Even when I was in high school Jennifer Judd was the coolest chick because even though she was two years younger than me, she was a runner and she would just GIVE me all her old Adidas when her parents bought her new ones. She gave me three pair of Adidas my senior year. And I wore those shoes until I was 21.
So I am thrifty that’s for damn sure.
But you know what is interesting about brands and generics? There are these brand name things whose names become like a “staple.” For example, when you buy generic pop, do you call a cola a cola? Nope. You call it a Coke. Even though that’s just the brand name. Do you call every cotton swab a Q-Tip? I do. Most people do.
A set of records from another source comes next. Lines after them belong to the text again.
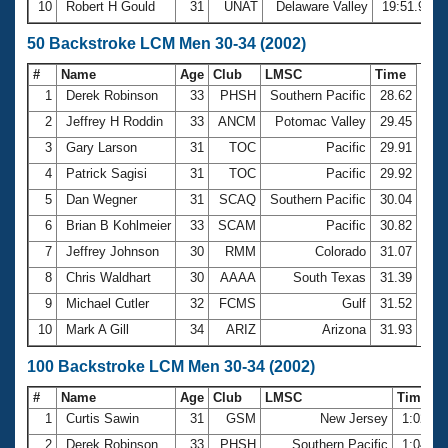
10
Robert H Gould
31
UNAT
Delaware Valley
19:51.96
50 Backstroke LCM Men 30-34 (2002)
#
Name
Age
Club
LMSC
Time
1
Derek Robinson
33
PHSH
Southern Pacific
28.62
2
Jeffrey H Roddin
33
ANCM
Potomac Valley
29.45
3
Gary Larson
31
TOC
Pacific
29.91
4
Patrick Sagisi
31
TOC
Pacific
29.92
5
Dan Wegner
31
SCAQ
Southern Pacific
30.04
6
Brian B Kohlmeier
33
SCAM
Pacific
30.82
7
Jeffrey Johnson
30
RMM
Colorado
31.07
8
Chris Waldhart
30
AAAA
South Texas
31.39
9
Michael Cutler
32
FCMS
Gulf
31.52
10
Mark A Gill
34
ARIZ
Arizona
31.93
100 Backstroke LCM Men 30-34 (2002)
#
Name
Age
Club
LMSC
Time
1
Curtis Sawin
31
GSM
New Jersey
1:02.0
2
Derek Robinson
33
PHSH
Southern Pacific
1:04.0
Even though I never buy Qtips because they are WAY overpriced for sticking them in your ear and then straight into the garbage. I buy the generic ones, and I like them better because they fuzz doesn’t come off like a Q-Tip, and they come in purple to match my bathroom. That’s like, how many kids call any chicken nugget a “Mc Nugget?” Or how about Chapstick? I use Carmex and Blistex and I Still call it Chapstick, even though it isn’t. Or how about Kotex? How many maxi pads are known as Kotex, regardless of if they are actually stayfree or always? Isn’t that bizarre? What brand names can you think of that have just plain taken over? Band-Aid? Generic ones are often called “Steri-Strips” or “sterile bandages” – But I bet you call them Band-Aids don’t you?
Oh the things I think about at 2:52 am. Good god girl, go to SLEEP!